Photo Courtesy of Pittsburgh Post-Gazette/McClatchy-Tribune
By Sam Desatoff
Legendary folk singer Pete Seeger passed away Monday, Jan. 27 at the age of 94.
One of the most influential musicians of his time, Seeger spent much of his musical career in protest against war and the industrialization of the environment.
He also popularized the famous songs “This Land is Your Land” and “We Shall Overcome.”
Seeger’s life was a very eventful one. In 1938, he dropped out of Harvard in order to ride a bicycle across the country.
After the Pearl Harbor attacks, Seeger joined the U.S. Army.
However, rather than fighting along the front lines, he was assigned to entertain the troops with his music.
In 1957, Seeger introduced Martin Luther King Jr. with a rendition of “We Shall Overcome” at the 25th anniversary of the Highlander Center in Tennessee that would become the civil rights movement anthem.
Politics also played a rather large role in Seeger’s career, often in the form of protest.
During the McCarthy era, the banjo player was held in contempt of Congress for refusing to testify about his involvement in the Communist party.
Seeger’s environmentalism was an important aspect of his career as well.
According to USA Today writer Bob Minzesheimer, the musician helped build a 10-foot sailing sloop that today still serves as a symbol for the efforts to clean up the Hudson River in New York and New Jersey.
Seeger also influenced the 1960s protest music that contributed to the likes of Woody Guthrie, Bob Dylan and Bruce Springsteen.
Music history professor Dr.
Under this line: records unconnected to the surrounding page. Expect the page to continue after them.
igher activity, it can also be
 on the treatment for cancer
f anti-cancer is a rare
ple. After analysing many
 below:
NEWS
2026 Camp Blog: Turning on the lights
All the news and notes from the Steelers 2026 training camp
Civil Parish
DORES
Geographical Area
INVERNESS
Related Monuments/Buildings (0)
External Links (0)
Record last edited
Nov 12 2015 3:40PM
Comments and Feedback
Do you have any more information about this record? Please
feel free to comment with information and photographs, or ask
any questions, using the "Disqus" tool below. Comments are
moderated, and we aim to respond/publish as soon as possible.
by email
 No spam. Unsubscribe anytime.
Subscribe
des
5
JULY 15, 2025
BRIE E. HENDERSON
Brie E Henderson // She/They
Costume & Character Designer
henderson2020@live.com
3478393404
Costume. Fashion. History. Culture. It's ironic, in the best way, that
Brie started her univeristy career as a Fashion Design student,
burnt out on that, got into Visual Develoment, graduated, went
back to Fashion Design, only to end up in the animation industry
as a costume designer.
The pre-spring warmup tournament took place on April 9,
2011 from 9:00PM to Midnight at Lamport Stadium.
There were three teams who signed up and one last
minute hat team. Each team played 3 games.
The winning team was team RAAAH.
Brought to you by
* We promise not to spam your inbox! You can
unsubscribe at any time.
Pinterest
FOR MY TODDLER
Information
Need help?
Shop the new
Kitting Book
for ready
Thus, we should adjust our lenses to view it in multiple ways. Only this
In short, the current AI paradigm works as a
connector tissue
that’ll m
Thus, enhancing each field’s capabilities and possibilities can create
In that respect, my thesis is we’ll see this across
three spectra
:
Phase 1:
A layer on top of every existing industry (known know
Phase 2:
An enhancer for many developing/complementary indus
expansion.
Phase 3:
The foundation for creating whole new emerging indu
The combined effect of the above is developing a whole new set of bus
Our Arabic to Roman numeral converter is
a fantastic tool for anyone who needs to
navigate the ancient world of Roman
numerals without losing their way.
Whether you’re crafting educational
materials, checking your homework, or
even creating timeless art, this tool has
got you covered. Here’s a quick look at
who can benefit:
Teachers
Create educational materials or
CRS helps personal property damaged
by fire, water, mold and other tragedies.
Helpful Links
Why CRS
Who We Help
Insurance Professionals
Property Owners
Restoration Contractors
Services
Bradley Hufft said Seeger helped push social problems to the front of most artists’ music today.
“Throughout popular music, Seeger…as channeled through Bob Dylan, made speaking out about social causes a mandatory component of most artists’ repertoire,” Hufft said.
However, Seeger’s influence does not stop at the 60s.
“Any so called ‘indie’ artist of today owes a great debt to Seeger,” Hufft said. “Seeger’s music remains very simple, but this simplicity resonates through many contemporary styles.”
Those contemporary styles influences include Tom Morello, guitarist of protest rock group Rage Against the Machine.
In an article written for Rolling Stone, Morello said, “He was this sort of gentle grandfather with a backbone of steel who was going to put a chokehold on the powers that be until they relented. That guy was no joke.”
For Fresno State students interested in learning more about Pete Seeger, Hufft teaches a music history class that might fit the bill.
“Music 187, Jazz/Rock history,” Hufft said. “We address [Seeger] as a key bridge from traditional and early union songs to the modern folk movement. I also address him in my Classical Music Appreciation when talking about the work of his mother and the populist movement in American Art Music in the 30s.”